Avusa has moved swiftly to control the fallout after the Sowetan published a controversial column that slated City Press editor Ferial Haffajee for the newspaper’s series that exposes the financial machinations of ANCYL leader, Julius Malema.
Avusa’s editorial processes have been questioned following the publication of Eric Miyeni’s column. This is the third time one of the company’s newspapers has been found wanting after publishing columns deemed to be racist or promoting hate speech.
The first was David Bullard at the Sunday Times, followed by the Kuli Roberts column in Sunday World that denigrated coloured women and now, Miyeni, who said that Haffajee was a ‘black snake in the grass’ and that in the 80s, she might have been necklaced.

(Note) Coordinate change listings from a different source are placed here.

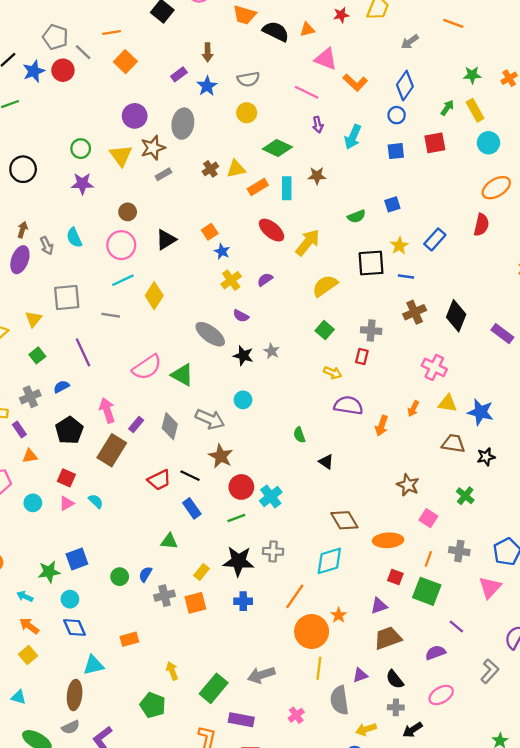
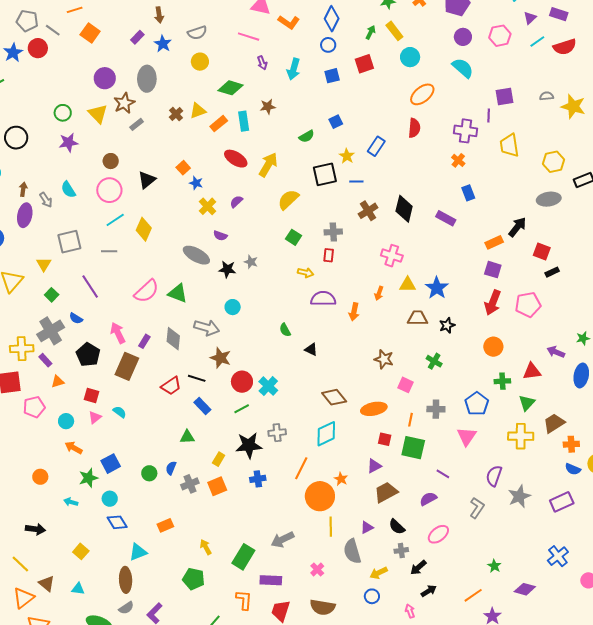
blue semicircle: (61, 387) -> (76, 318), turned -112
gray cross: (30, 397) -> (51, 331), size x1.5
blue star: (481, 412) -> (437, 288), turned 30
orange arrow: (29, 626) -> (74, 448), moved

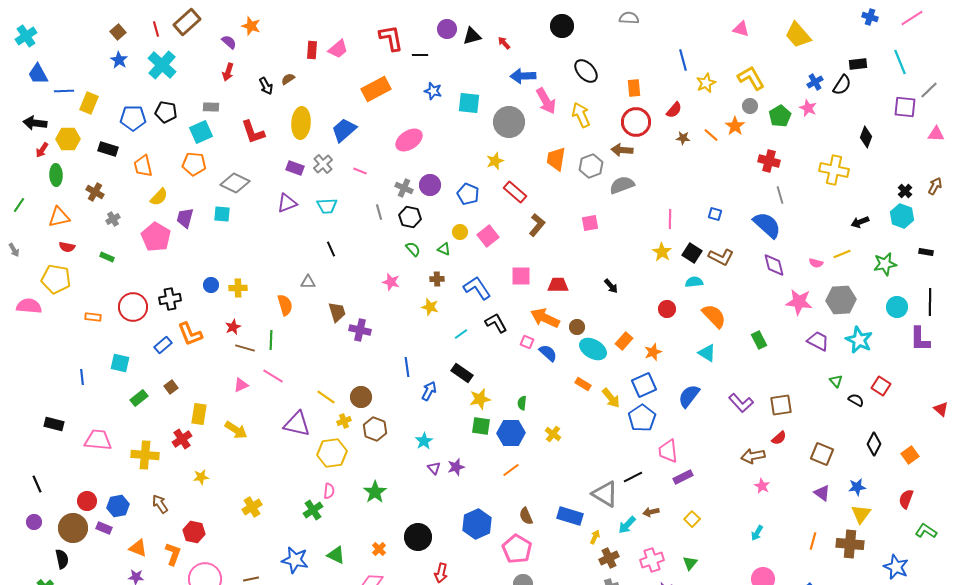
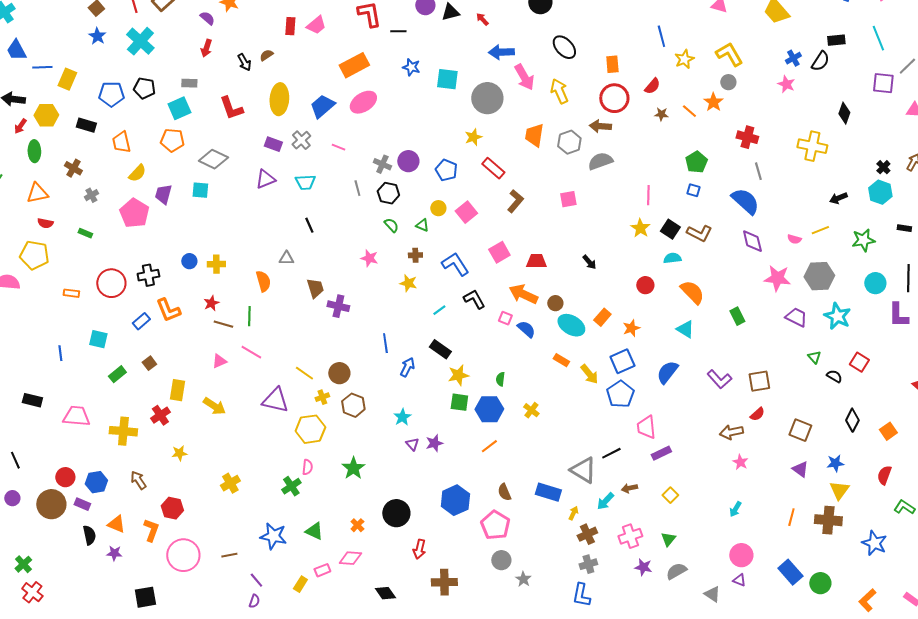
green pentagon: (780, 116) -> (696, 162), moved
pink ellipse: (409, 140) -> (363, 102), moved
pink square: (521, 276) -> (499, 252), turned -30
black semicircle: (62, 559) -> (89, 535), moved

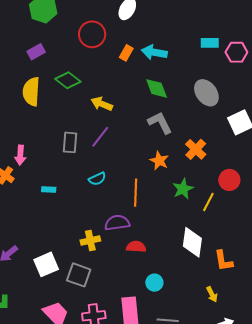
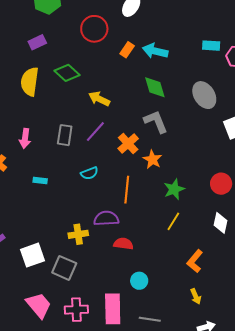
orange cross: (196, 149) -> (128, 144), moved
pink arrow: (20, 155) -> (25, 138), moved
yellow line: (208, 202) -> (173, 221), moved
white diamond: (192, 242) -> (221, 223), moved, size x0.7
orange L-shape: (224, 261) -> (195, 261), moved, turned 45

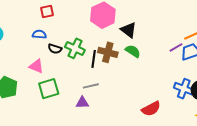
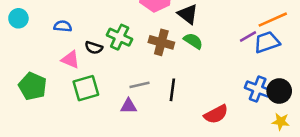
blue semicircle: (39, 34) -> (63, 26), moved
black semicircle: (55, 49) -> (94, 48), moved
black line: (94, 59) -> (172, 90), moved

While all the offending columnists were fired, or their columns ‘discontinued’, questions have been raised on how the columns were published in the first place and why the editors have not been held to account.
In a statement issued late yesterday, Avusa said that “following the controversial column by a freelance writer published in the Sowetan newspaper, Avusa Media has announced a number of key editorial changes, in a bid to bolster the existing team and continue to deliver the quality content for which the paper has been known for the past 60 years”.
Avusa said that acting editor of the Sowetan, Len Maseko, has stepped down and taken full responsibility for the offending column, authored by Eric Miyeni.
“Although Maseko was on leave at the time, he accepts the consequences of this lapse in the paper’s judgment, which allowed the column to appear in one of the country’s finest publications,” the statement read.
Now Mpumelelo Mkhabela, previously the editor of Daily Dispatch, will now take on the role of editor at Sowetan. “Mkhabela is highly regarded within media and political circles and, under his leadership, he will continue the journalistic excellence of the Sowetan,” Avusa said.
Mkhabela started his career at City Press. He holds a journalism Honours degree from Stellenbosch University and also holds honours degrees in Political Science and International Politics from the University of Limpopo and UNISA respectively.
“Mpumelelo Mkhabela is one of the country’s most respected journalists and political commentators and we are incredibly pleased that he will be at the helm of Sowetan,” said Mondli Makhanya, Avusa Media editor in chief. “Mkhabela believes in strong debate and editorial integrity, while also embracing the synergy between print and digital media.”
Respected veteran journalist Brendan Boyle will take over the editorship of the Daily Dispatch, since Mkhabela leaves for the Sowetan. Boyle is currently the Parliamentary Bureau Chief of Avusa Media, runs the politics section of Times LIVE and has a weekly column in the Avusa daily, The Times.
“Brendan has seen it all,” comments Makhanya. “He knows nearly everything there is to know about the functioning of South African society and is undoubtedly an authority on political and economic issues.”
The above changes are all effective immediately.